- _Task requirements_:
Copy out exactly, from the entries that follow, the line holding "Describe the element", the line holding "What are the", and all lines between them, but no pictures.

- _Extracted entries_:
⟨
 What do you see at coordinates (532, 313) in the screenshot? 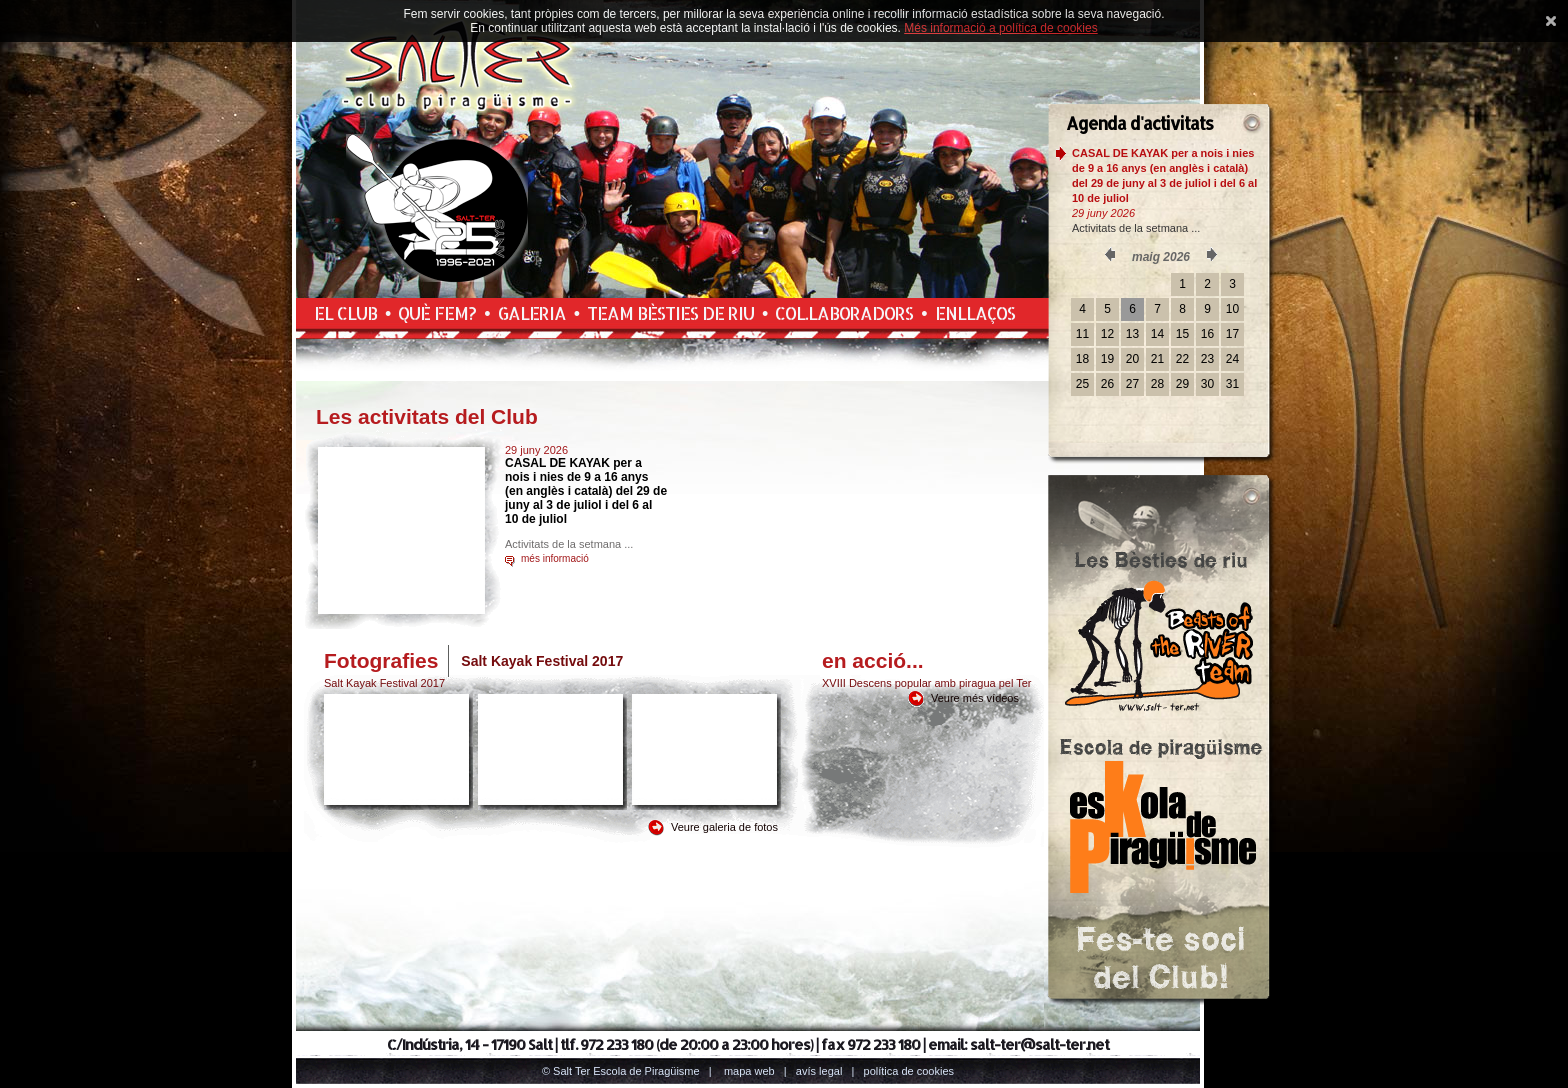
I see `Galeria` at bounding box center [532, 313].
⟩
⟨
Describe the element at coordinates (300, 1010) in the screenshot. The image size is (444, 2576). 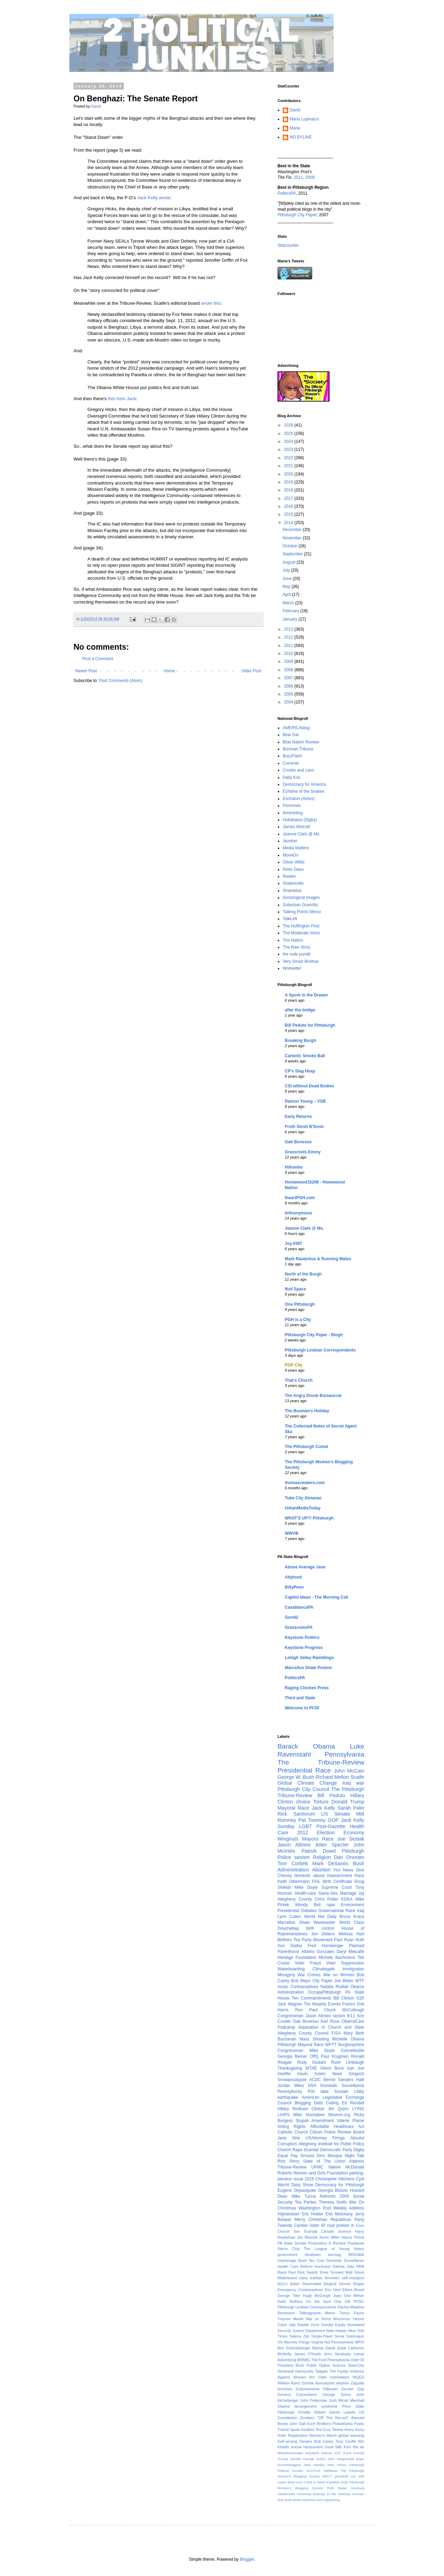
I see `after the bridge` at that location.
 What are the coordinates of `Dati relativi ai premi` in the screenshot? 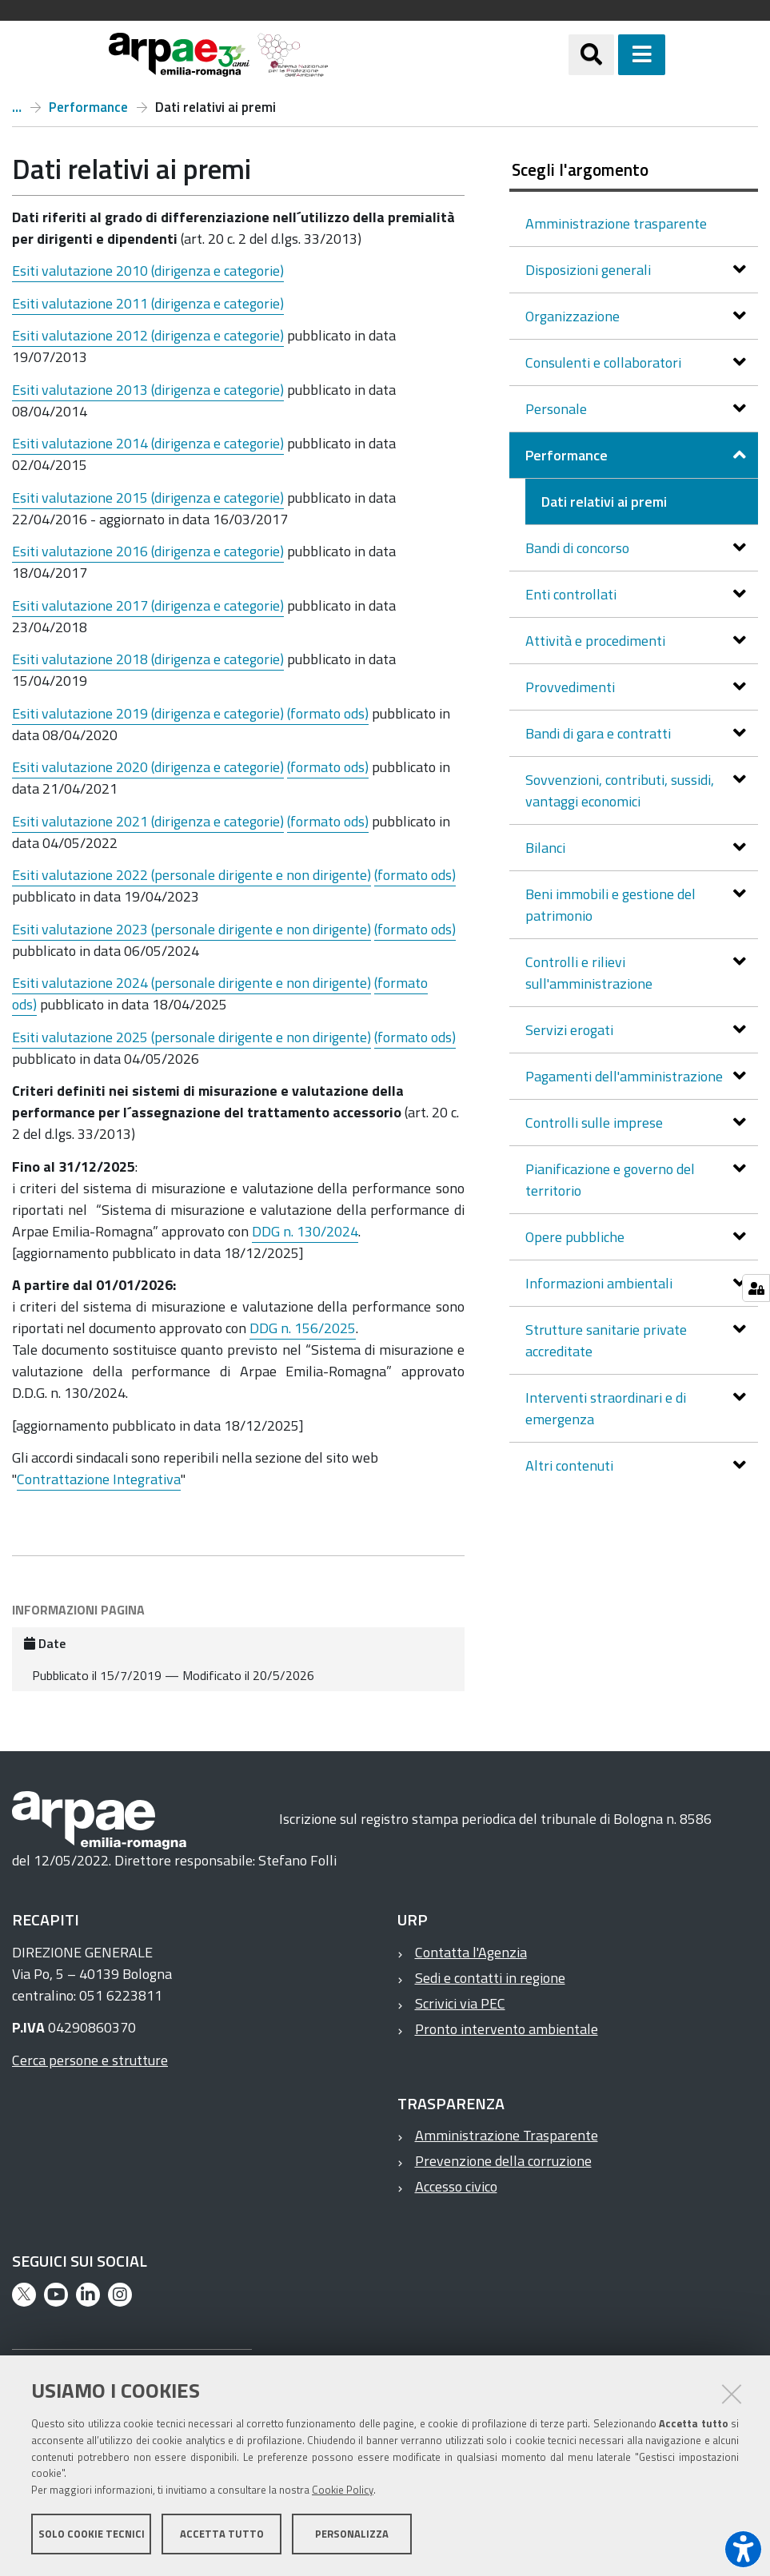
⟩
- _Exercise output_:
Describe the element at coordinates (300, 1010) in the screenshot. The image size is (444, 2576). 
I see `after the bridge` at that location.
 What are the coordinates of `Dati relativi ai premi` in the screenshot? 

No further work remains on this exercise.